──────── Records to use

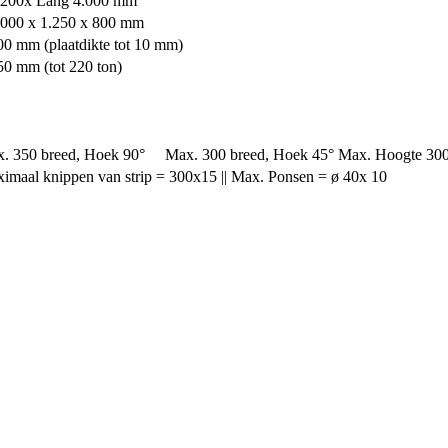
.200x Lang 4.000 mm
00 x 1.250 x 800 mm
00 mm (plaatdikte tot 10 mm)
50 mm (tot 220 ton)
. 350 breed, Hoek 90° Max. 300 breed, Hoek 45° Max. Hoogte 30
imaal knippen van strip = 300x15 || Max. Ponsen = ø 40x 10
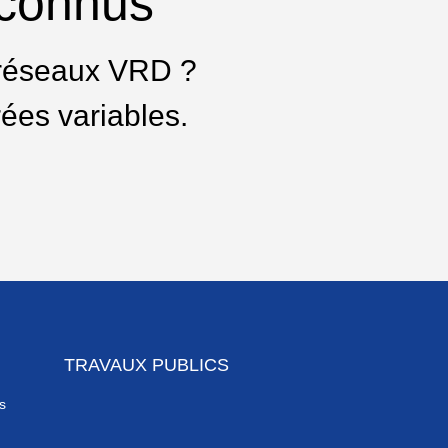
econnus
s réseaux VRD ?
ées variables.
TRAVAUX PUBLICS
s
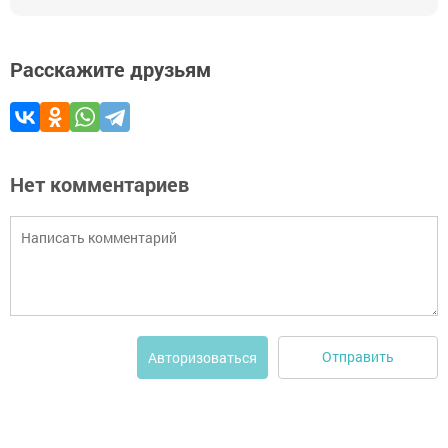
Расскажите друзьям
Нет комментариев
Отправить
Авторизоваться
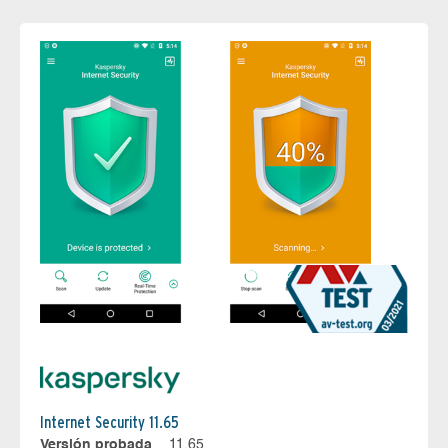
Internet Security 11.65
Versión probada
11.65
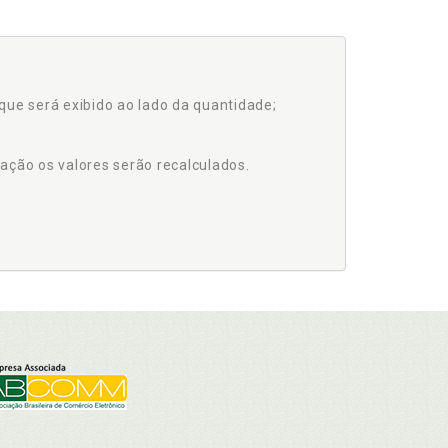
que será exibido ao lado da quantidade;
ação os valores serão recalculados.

────────────────
──────── Records to use

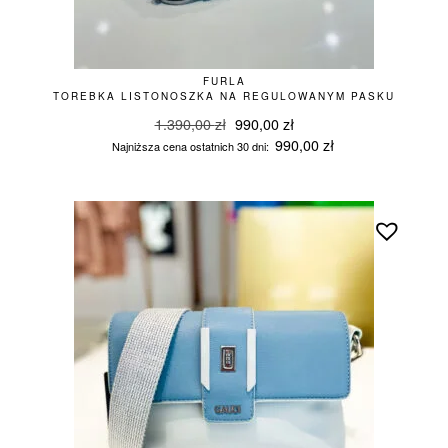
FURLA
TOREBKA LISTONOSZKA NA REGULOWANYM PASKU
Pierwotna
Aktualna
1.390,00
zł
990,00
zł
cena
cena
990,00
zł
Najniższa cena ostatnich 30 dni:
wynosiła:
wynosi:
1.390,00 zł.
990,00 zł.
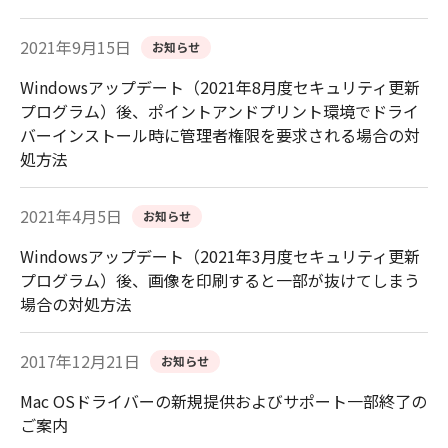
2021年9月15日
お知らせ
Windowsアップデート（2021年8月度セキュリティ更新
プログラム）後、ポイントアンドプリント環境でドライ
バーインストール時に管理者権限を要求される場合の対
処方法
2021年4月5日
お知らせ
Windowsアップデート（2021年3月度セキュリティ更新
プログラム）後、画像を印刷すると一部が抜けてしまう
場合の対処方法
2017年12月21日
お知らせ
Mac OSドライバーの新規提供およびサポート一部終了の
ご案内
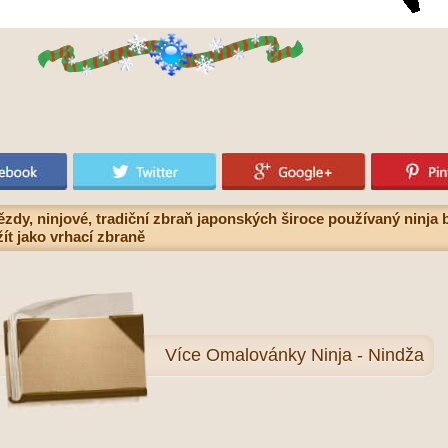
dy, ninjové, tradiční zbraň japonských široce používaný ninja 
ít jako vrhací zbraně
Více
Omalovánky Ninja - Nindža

────────────────

## The problem
Which lines in the data above hold the string "プログラム"? Show each one.

## Exercise response
プログラム）後、ポイントアンドプリント環境でドライ
プログラム）後、画像を印刷すると一部が抜けてしまう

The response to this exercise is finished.